Acidic pH is sufficient to trigger HERV-K Env.
(A) HERV-K Env is inactivated by exposure to acidic pH. VSV-HERVK and VSV were incubated in buffer at the indicated pH for 30 minutes at 37°C. Samples were returned to neutral pH before infecting BSRT7 cells. Cells were collected 5 hours post infection and percent GFP-expressing cells quantified by flow cytometry. Values are normalized to the pH 7 condition. Error bars represent SEM from three independent experiments. (B) VSV-HERVK fuses at the plasma membrane when treated with acidic pH. BSRT7 cells were pre-treated with bafilomycinA1 prior to binding virus at 4°C. Cells were treated with buffer at pH 7 or 5. Unbound virus was washed off and cells were collected 6 hours post-infection. Percent infected cells was normalized to cells not treated with bafilomycinA1. Error bars represent SEM for three independent experiments. (C) Endogenous HERV-K Envs are fusogenic at acidic pH. BSRT7 cells were transfected with envs from Phoenix, Xq21.33, and HERV-K 108 and subsequently exposed to buffer at the indicated pH. Syncytia are highlighted with arrows.

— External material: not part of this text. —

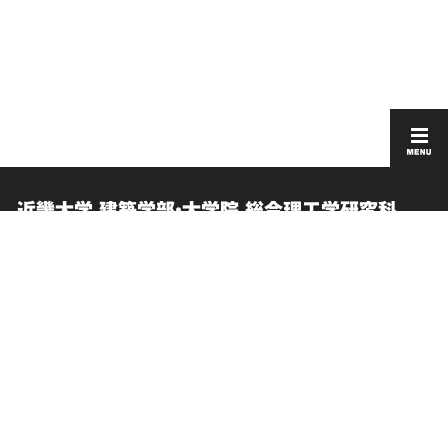
近畿大学 建築学部・大学院 総合理工学研究科
建築学研究科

Data are from a single representative experiment. (D) Endogenous HERV-K Envs bind heparin. 293T cells were transfected with the envs from Phoenix, Xq21.33, HERV-K 108, or VSV G. Cell lysates were incubated with either heparin (H) or protein A (A) beads and bound protein analyzed by Western blot against HERV-K Env and VSV G. T: 10% of total input. Data are from a single representative experiment.
Fig 5.
Proposed model of HERV-K entry.
We propose a 3-step model for HERV-K entry: 1. HERV-K binds heparan sulfate on the cell surface to attach to the cell. 2. The virus is taken up by dynamin-dependent, clathrin-independent endocytosis. 3. Exposure to low pH following endosomal acidification triggers Env to fuse the viral and cellular membranes, releasing the viral core into the cytoplasm.